Forbes India is looking at places where India’s new class of millionaires and billionaires can put their money. Even though India has one of the least developed infrastructures for a serious, long-lasting and high value art market, it has the most developed art-as-an-alternative asset industries. The bulk of art funds in the world are in India:
For those who like to take risk on liquidity and are fully invested, there is another avenue for investment in the alternative asset class–art. (Though the best wealth managers dissuade their clients from getting into this asset class due to the lack of transparency or liquidity.)

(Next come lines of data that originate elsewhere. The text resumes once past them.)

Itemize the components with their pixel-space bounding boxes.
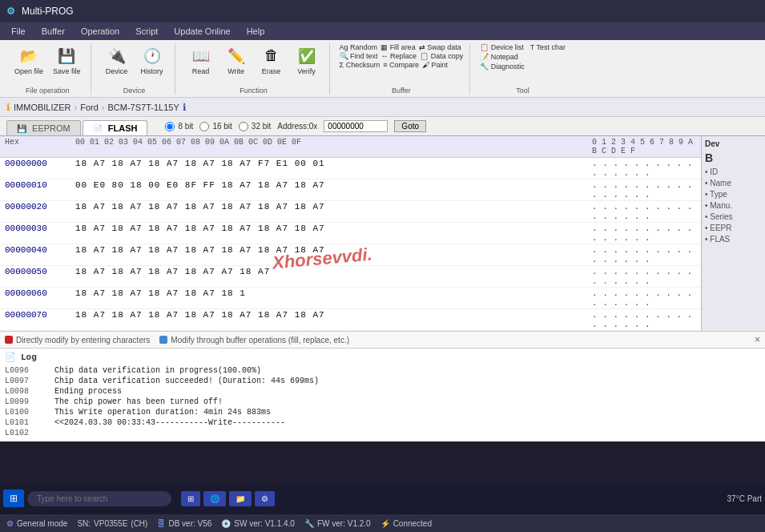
status-connected-label: Connected — [393, 519, 432, 528]
menu-operation[interactable]: Operation — [73, 25, 127, 38]
verify-label: Verify — [297, 67, 316, 75]
table-row[interactable]: 00000070 18 A7 18 A7 18 A7 18 A7 18 A7 1… — [0, 309, 701, 331]
table-row[interactable]: 00000030 18 A7 18 A7 18 A7 18 A7 18 A7 1… — [0, 223, 701, 244]
log-msg: <<2024.03.30 00:33:43-----------Write---… — [54, 418, 760, 427]
table-row[interactable]: 00000040 18 A7 18 A7 18 A7 18 A7 18 A7 1… — [0, 244, 701, 266]
notice-close-button[interactable]: × — [755, 334, 760, 345]
notepad-button[interactable]: 📝 Notepad — [480, 53, 518, 61]
tabs-bar: 💾 EEPROM 📄 FLASH — [6, 117, 149, 135]
menu-help[interactable]: Help — [239, 25, 273, 38]
write-button[interactable]: ✏️ Write — [220, 43, 252, 77]
radio-8bit-input[interactable] — [165, 122, 175, 131]
table-row[interactable]: 00000060 18 A7 18 A7 18 A7 18 A7 18 1 . … — [0, 288, 701, 309]
read-button[interactable]: 📖 Read — [185, 43, 217, 77]
right-panel-series[interactable]: • Series — [705, 212, 762, 221]
status-fw-icon: 🔧 — [304, 519, 314, 528]
list-item: L0096 Chip data verification in progress… — [5, 365, 760, 376]
breadcrumb-level2[interactable]: BCM-7S7T-1L15Y — [107, 103, 179, 112]
notice-bar: Directly modify by entering characters M… — [0, 331, 765, 349]
open-file-label: Open file — [14, 67, 43, 75]
start-button[interactable]: ⊞ — [3, 490, 24, 507]
find-text-button[interactable]: 🔍 Find text — [340, 52, 378, 60]
radio-16bit[interactable]: 16 bit — [199, 122, 232, 131]
hex-addr: 00000070 — [0, 310, 72, 329]
status-sw-label: SW ver: V1.1.4.0 — [234, 519, 295, 528]
compare-button[interactable]: ≡ Compare — [383, 61, 419, 69]
taskbar-app-3[interactable]: 📁 — [229, 491, 252, 506]
radio-8bit[interactable]: 8 bit — [165, 122, 193, 131]
table-row[interactable]: 00000020 18 A7 18 A7 18 A7 18 A7 18 A7 1… — [0, 201, 701, 223]
taskbar-app-multiprog[interactable]: ⚙ — [255, 491, 275, 506]
test-char-button[interactable]: T Test char — [530, 43, 566, 51]
eeprom-tab-icon: 💾 — [17, 124, 26, 133]
save-file-button[interactable]: 💾 Save file — [50, 43, 84, 77]
right-panel-id[interactable]: • ID — [705, 167, 762, 176]
info-icon[interactable]: ℹ — [183, 102, 187, 113]
status-db: 🗄 DB ver: V56 — [157, 519, 211, 528]
menu-script[interactable]: Script — [127, 25, 166, 38]
random-button[interactable]: Ag Random — [340, 43, 378, 51]
list-item: L0099 The chip power has been turned off… — [5, 397, 760, 407]
breadcrumb-root[interactable]: IMMOBILIZER — [14, 103, 71, 112]
log-msg: Ending process — [54, 387, 760, 396]
radio-32bit[interactable]: 32 bit — [239, 122, 271, 131]
radio-16bit-input[interactable] — [199, 122, 209, 131]
status-connected-icon: ⚡ — [380, 519, 390, 528]
hex-bytes: 18 A7 18 A7 18 A7 18 A7 18 1 — [72, 288, 589, 308]
open-file-icon: 📂 — [18, 45, 40, 67]
diagnostic-button[interactable]: 🔧 Diagnostic — [480, 62, 525, 71]
right-panel-flash[interactable]: • FLAS — [705, 235, 762, 244]
history-icon: 🕐 — [141, 45, 163, 67]
buffer-buttons: Ag Random ▦ Fill area ⇄ Swap data 🔍 Find… — [340, 43, 464, 69]
menu-update-online[interactable]: Update Online — [166, 25, 238, 38]
tab-flash[interactable]: 📄 FLASH — [83, 120, 148, 135]
data-copy-button[interactable]: 📋 Data copy — [420, 52, 463, 60]
fill-area-button[interactable]: ▦ Fill area — [380, 43, 416, 51]
table-row[interactable]: 00000010 00 E0 80 18 00 E0 8F FF 18 A7 1… — [0, 179, 701, 201]
verify-icon: ✅ — [296, 45, 318, 67]
radio-32bit-input[interactable] — [239, 122, 248, 131]
read-label: Read — [192, 67, 210, 75]
notice-blue-text: Modify through buffer operations (fill, … — [171, 336, 349, 345]
status-bar: ⚙ General mode SN: VP0355E (CH) 🗄 DB ver… — [0, 514, 765, 532]
breadcrumb-level1[interactable]: Ford — [80, 103, 99, 112]
hex-header-ascii: 0 1 2 3 4 5 6 7 8 9 A B C D E F — [589, 138, 701, 155]
verify-button[interactable]: ✅ Verify — [291, 43, 323, 77]
history-button[interactable]: 🕐 History — [136, 43, 168, 77]
open-file-button[interactable]: 📂 Open file — [11, 43, 46, 77]
taskbar-search-input[interactable] — [27, 491, 171, 506]
history-label: History — [141, 67, 163, 75]
goto-button[interactable]: Goto — [394, 120, 426, 132]
replace-button[interactable]: ↔ Replace — [381, 52, 417, 60]
taskbar-app-1[interactable]: ⊞ — [181, 491, 200, 506]
function-group-label: Function — [240, 87, 268, 95]
table-row[interactable]: 00000050 18 A7 18 A7 18 A7 18 A7 A7 18 A… — [0, 266, 701, 288]
taskbar-apps: ⊞ 🌐 📁 ⚙ — [181, 491, 275, 506]
log-area: 📄 Log L0096 Chip data verification in pr… — [0, 349, 765, 441]
table-row[interactable]: 00000000 18 A7 18 A7 18 A7 18 A7 18 A7 F… — [0, 158, 701, 179]
status-fw-label: FW ver: V1.2.0 — [317, 519, 371, 528]
tab-eeprom[interactable]: 💾 EEPROM — [6, 120, 81, 135]
status-mode-label: General mode — [17, 519, 67, 528]
erase-button[interactable]: 🗑 Erase — [256, 43, 288, 77]
hex-editor: Hex 00 01 02 03 04 05 06 07 08 09 0A 0B … — [0, 136, 701, 331]
paint-button[interactable]: 🖌 Paint — [422, 61, 448, 69]
device-button[interactable]: 🔌 Device — [101, 43, 133, 77]
menu-buffer[interactable]: Buffer — [34, 25, 73, 38]
taskbar-app-2[interactable]: 🌐 — [203, 491, 226, 506]
swap-data-button[interactable]: ⇄ Swap data — [419, 43, 461, 51]
save-file-icon: 💾 — [55, 45, 78, 67]
right-panel-type[interactable]: • Type — [705, 190, 762, 199]
checksum-button[interactable]: Σ Checksum — [340, 61, 380, 69]
right-panel-eeprom[interactable]: • EEPR — [705, 224, 762, 232]
device-group-label: Device — [123, 87, 146, 95]
right-panel-manu[interactable]: • Manu. — [705, 201, 762, 210]
right-panel-name[interactable]: • Name — [705, 179, 762, 187]
device-list-button[interactable]: 📋 Device list — [480, 43, 524, 51]
read-icon: 📖 — [190, 45, 212, 67]
address-input[interactable] — [324, 120, 388, 132]
buffer-group-label: Buffer — [392, 87, 411, 95]
menu-file[interactable]: File — [3, 25, 34, 38]
hex-ascii: . . . . . . . . . . . . . . . . — [589, 310, 701, 329]
status-mode: ⚙ General mode — [6, 519, 67, 528]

Art is certainly not a retirement plan, unless, of course, the purpose is to gaze at a Hussain or Raza with a sundowner in hand in the twilight years. In that sense, it certainly would be an asset. Incidentally, good art also gains in value as the years advance. Old money has been buying art for decades, quietly, as is its wont. But as individual wealth spreads, it becomes almost de rigueur. The fast-growing economy spawns hundreds of millionaires and a relatively smaller number of billionaires every year. The numbers are not important. It is that heap of money that is.
“The whole concept of patronage is just beginning to take root in India,” says Deepak Shahdadpuri, founder and managing director of BCP Advisors Private Ltd., a Mumbai-based alternative-asset advisory firm. Although Shahdadpuri agrees that art can generate positive returns, this is usually over very long holding periods, often decades. He does not consider art as an alternative asset class that can be packaged and sold per se and argues it is something for people who have a genuine interest and understanding of art and art history. Otherwise, they may be misled into buying what is intrinsically a very illiquid product. “It is certainly not for the masses,” says Shahdadpuri, a collector who owns works of many contemporary Indian artists, apart from holdings of the masters.